Through this article, Mathew Mattam reflects on how collectivism, discipline, ethical leadership, entrepreneurship, and a learning mindset can shape India’s future. Drawing lessons from nations like Japan, Germany, and Singapore, he emphasizes the need to move beyond individualism toward collective national progress and shared prosperity.

India stands at a historic crossroads. With the world’s largest youth population, immense cultural diversity, technological capabilities, and entrepreneurial talent, the country has every possibility to emerge as one of the greatest nations of the 21st century. Yet, India’s future growth will not depend only on economic reforms or technological advancement. It will depend on whether we can move from excessive individualism to a spirit of collectivism — a mindset where citizens work together for the common good, national progress, and shared prosperity.
History teaches us valuable lessons. In 1945, after the Second World War, countries like Germany and Japan were devastated. Their cities were destroyed, industries collapsed, and millions of people suffered immense hardships. Yet these nations refused to remain victims of history. They rebuilt themselves with extraordinary ambition, discipline, and collective determination. They invested in education, innovation, skills, and entrepreneurship. Every citizen became a contributor to nation-building. Ideas were converted into industries, industries into employment, and employment into national wealth.
Similarly, countries like Singapore and South Korea demonstrated how visionary leadership and collective effort can transform small nations into global economic powers. Their leaders recognized that people are the greatest national resource. Instead of encouraging division and narrow thinking, they invested in technology, technical skills, discipline, and productive growth. They understood that true nationalism is not loud slogans, but creating opportunities where citizens can thrive with dignity and purpose.
India, too, needs this mindset shift.
Indians are among the hardest-working people in the world. Across sectors, from agriculture to technology, Indians have proven their resilience and talent. However, hard work alone is not enough. Progress requires consistency, discipline, quality, teamwork, and long-term vision. Too often, we focus only on individual success while neglecting collective contribution.
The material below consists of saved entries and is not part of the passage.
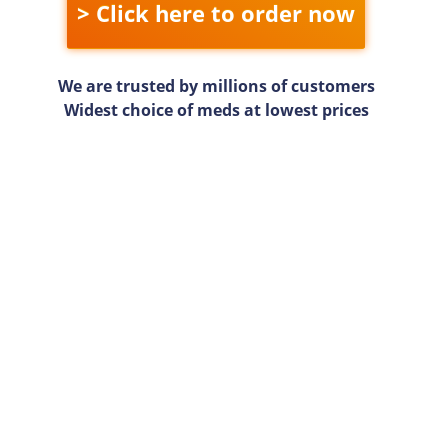
> Click here to order now
We are trusted by millions of customers
Widest choice of meds at lowest prices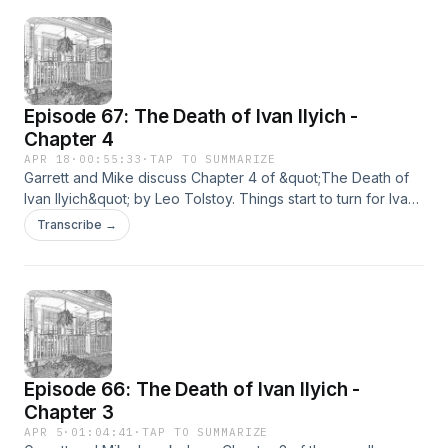
Episode 67: The Death of Ivan Ilyich -
Chapter 4
APR 18
·
00:55:33
·
TAP TO SUMMARIZE
Garrett and Mike discuss Chapter 4 of &quot;The Death of
Ivan Ilyich&quot; by Leo Tolstoy. Things start to turn for Ivan.
But not for anyone else.
Transcribe →
Episode 66: The Death of Ivan Ilyich -
Chapter 3
APR 5
·
01:04:41
·
TAP TO SUMMARIZE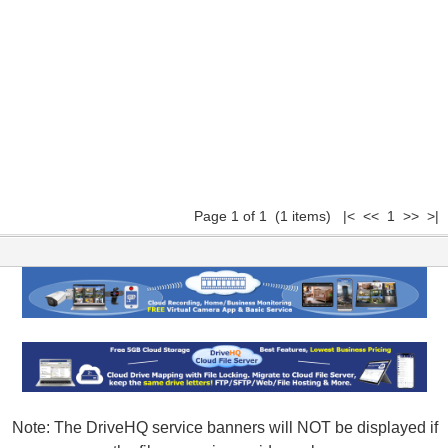
Page 1 of 1 (1 items) |< << 1 >> >|
Note: The DriveHQ service banners will NOT be displayed if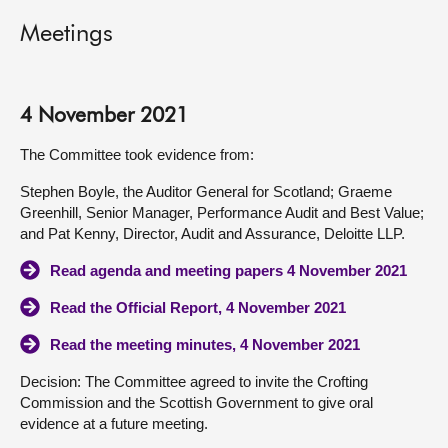
Meetings
4 November 2021
The Committee took evidence from:
Stephen Boyle, the Auditor General for Scotland; Graeme
Greenhill, Senior Manager, Performance Audit and Best Value;
and Pat Kenny, Director, Audit and Assurance, Deloitte LLP.
Read agenda and meeting papers 4 November 2021
Read the Official Report, 4 November 2021
Read the meeting minutes, 4 November 2021
Decision: The Committee agreed to invite the Crofting
Commission and the Scottish Government to give oral
evidence at a future meeting.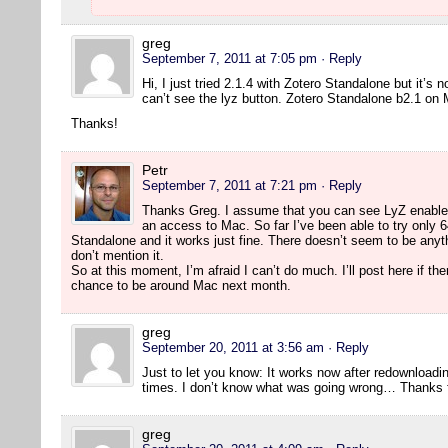
greg
September 7, 2011 at 7:05 pm
· Reply
Hi, I just tried 2.1.4 with Zotero Standalone but it’s 
can’t see the lyz button. Zotero Standalone b2.1 on
Thanks!
Petr
September 7, 2011 at 7:21 pm
· Reply
Thanks Greg. I assume that you can see LyZ enabled 
an access to Mac. So far I’ve been able to try only 64
Standalone and it works just fine. There doesn’t seem to be anyth
don’t mention it.
So at this moment, I’m afraid I can’t do much. I’ll post here if th
chance to be around Mac next month.
greg
September 20, 2011 at 3:56 am
· Reply
Just to let you know: It works now after redownloading
times. I don’t know what was going wrong… Thanks fo
greg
A developed India cannot be built only by a few successful individuals; it requires millions of productive citizens contributing toward a common national goal.
Collectivism means recognizing that our personal progress is deeply connected to the progress of society. It means valuing public assets as much as private wealth. Many people keep their homes spotless but ignore roads, parks, public transport, and community spaces. This reflects a deeper problem — the absence of collective ownership. A prosperous nation emerges when citizens protect and improve common resources with the same care they give to their own property.
India also requires a stronger culture of entrepreneurship and innovation. For decades, government jobs have been viewed as the safest and most respected path. While public service is important, no nation becomes economically powerful without entrepreneurs, startups, and creators of wealth. Every youth should develop an entrepreneurial mindset — not only to earn for themselves, but also to create jobs, opportunities, and solutions for others. Society must celebrate creators, innovators, scientists, and problem-solvers as nation builders.
At the same time, belief and truthfulness must become the foundation of governance and public life. Corruption weakens collective progress by rewarding power and privilege over honesty and competence. A highly corrupt system often creates more complicated rules, delays, and barriers. A transparent and ethical society, on the other hand, creates trust, efficiency, and ease of doing business. India’s future depends on building institutions where integrity is stronger than influence.
India is spiritually rich, but spirituality must lead to wisdom, compassion, and discernment. True spiritual growth should inspire social responsibility, ethical leadership, and inclusive development. Leadership must rise above divisive politics and focus on empowering people through education, innovation, science, technology, and opportunity creation.
Most importantly, India needs a learning mindset. A progressive nation encourages talent, accepts constructive criticism, and continuously evolves. Instead of destroying or discouraging talent, society should nurture creativity and empower people from all backgrounds. Diversity should become India’s strength, not a source of division.
The future of India will not be shaped by individual achievements alone. It will be shaped by collective ambition, collective discipline, collective responsibility, and collective prosperity. If India can unite its people with a shared vision of progress, integrity, innovation, and inclusiveness, the nation can become not only economically powerful but also socially just and globally respected.
The dream of a developed India is possible. But it will require every citizen to move beyond “I”.